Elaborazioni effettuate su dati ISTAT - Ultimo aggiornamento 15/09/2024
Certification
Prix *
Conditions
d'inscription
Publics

...

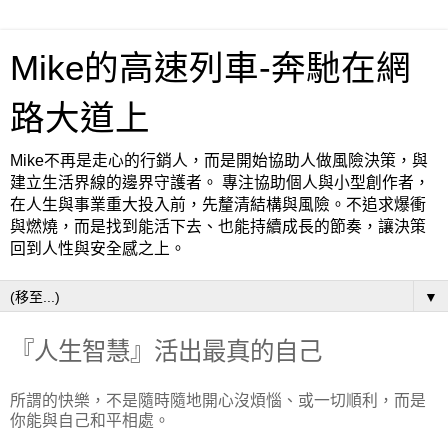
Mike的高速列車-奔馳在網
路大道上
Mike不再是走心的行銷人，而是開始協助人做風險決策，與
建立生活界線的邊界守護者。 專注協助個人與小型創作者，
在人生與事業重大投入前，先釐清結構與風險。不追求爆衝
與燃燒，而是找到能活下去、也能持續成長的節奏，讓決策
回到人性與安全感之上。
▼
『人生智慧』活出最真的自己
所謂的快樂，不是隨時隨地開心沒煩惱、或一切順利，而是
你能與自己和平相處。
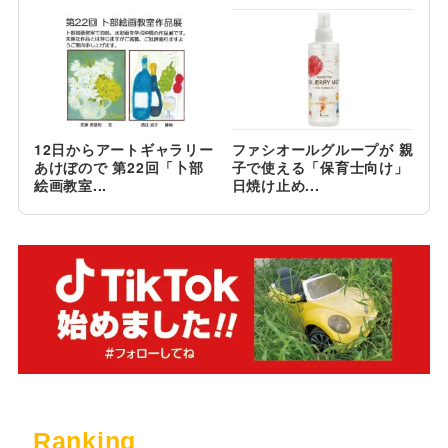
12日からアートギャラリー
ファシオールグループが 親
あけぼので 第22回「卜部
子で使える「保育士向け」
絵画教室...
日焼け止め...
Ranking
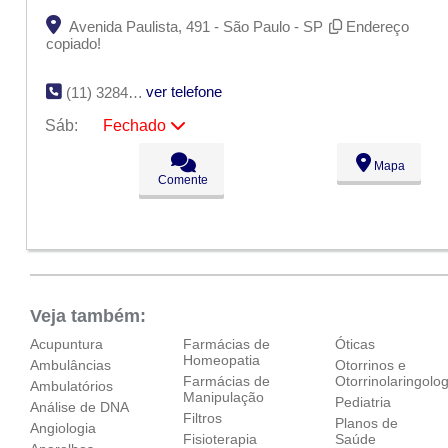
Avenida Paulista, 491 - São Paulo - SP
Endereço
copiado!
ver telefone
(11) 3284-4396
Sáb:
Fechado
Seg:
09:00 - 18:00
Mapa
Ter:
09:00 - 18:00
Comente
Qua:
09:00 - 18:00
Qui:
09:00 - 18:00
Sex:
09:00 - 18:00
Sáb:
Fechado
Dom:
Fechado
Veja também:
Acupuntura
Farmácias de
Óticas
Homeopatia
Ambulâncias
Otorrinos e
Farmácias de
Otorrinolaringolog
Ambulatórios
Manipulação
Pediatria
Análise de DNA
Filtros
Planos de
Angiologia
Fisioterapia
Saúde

Work task -> Where a picture appears in the records above, omit it, and transcribe exactly the stretch of lines from the one with "回到人性與安全感之上。" through the one with "Ambulâncias".

Solution ->
回到人性與安全感之上。
▼
『人生智慧』活出最真的自己
所謂的快樂，不是隨時隨地開心沒煩惱、或一切順利，而是
你能與自己和平相處。
12日からアートギャラリー
ファシオールグループが 親
あけぼので 第22回「卜部
子で使える「保育士向け」
絵画教室...
日焼け止め...
Ranking
Avenida Paulista, 491 - São Paulo - SP
Endereço
copiado!
ver telefone
(11) 3284-4396
Sáb:
Fechado
Seg:
09:00 - 18:00
Mapa
Ter:
09:00 - 18:00
Comente
Qua:
09:00 - 18:00
Qui:
09:00 - 18:00
Sex:
09:00 - 18:00
Sáb:
Fechado
Dom:
Fechado
Veja também:
Acupuntura
Farmácias de
Óticas
Homeopatia
Ambulâncias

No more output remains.